Health officials in Texas this month said pregnant women in six counties near the Mexican border should be tested for the virus during their first and second trimesters, even if they haven’t traveled to a Zika-affected area abroad or experienced symptoms.
Previously, the state only advised pregnant women in the town of Brownsville to get tested no matter what.
It also said anyone in those counties should now get tested if they have a rash or at least one other Zika symptom, such as fever, joint pain or red eyes, saying new funding from Congress helped them boost their lab capacity and surveillance in 2017.”
Zika is especially dangerous to pregnant women and their babies, which has been known to cause birth defects.
Both sexes would be wise to stay away from Zika areas if they have future plans of procreating.
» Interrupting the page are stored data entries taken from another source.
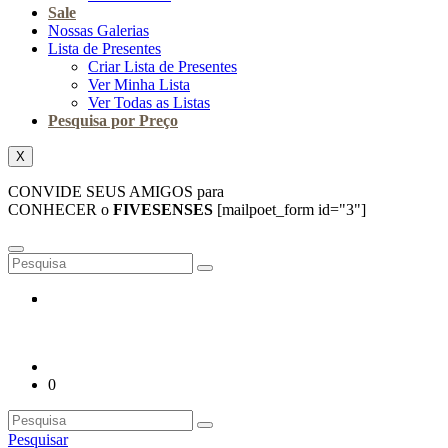
Sale
Nossas Galerias
Lista de Presentes
Criar Lista de Presentes
Ver Minha Lista
Ver Todas as Listas
Pesquisa por Preço
X
CONVIDE SEUS AMIGOS para
CONHECER o
FIVESENSES
[mailpoet_form id="3"]
0
Pesquisar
In the 2016 Summer Olympics, some American athletes refused to participate in Rio de Janeiro because of the city’s problems with mosquitoes and the virus.
But Florida might also become a potential danger zone as well.
The Washington Times continued:
“In Florida, Gov. Rick Scott is conducting round-tables to alert county officials to state resources and make sure the virus is “top of mind” as another summer approaches.
New federal funding and scientific advances allowed the state to expand its lab capacity and test for Zika in a way that clearly separates it from related viruses, the state health department said.
Zika was a relatively obscure virus before it hopscotched to the Americas in 2015 and burst into the headlines early last year, when scientists found an unprecedented link between an insect-borne disease and birth defects.
The most recognizable one is microcephaly, in which infants have abnormally small heads. A bitter dispute over federal funding to combat the disease generated even more headlines before Congress rallied around a $1.1-billion fund late last year, just about the time that an intense presidential election and dropping temperatures pushed the Zika threat off the front pages.
But spring has sprung again, and officials are warning pregnant women and others to cover up, use bugspray and toss standing water from flower pots, bird baths and other areas where mosquitos can breed.
The CDC expects fewer cases in Puerto Rico this year, but only because the island was hit so hard last year, meaning a significant portion of the population will have developed immunity from infection.”
Zika still remains a global threat, and in many countries it’s more severe.
So if you live near the Gulf of Mexico, make sure you light your citronella candles and carry a can of OFF! with you wherever you go.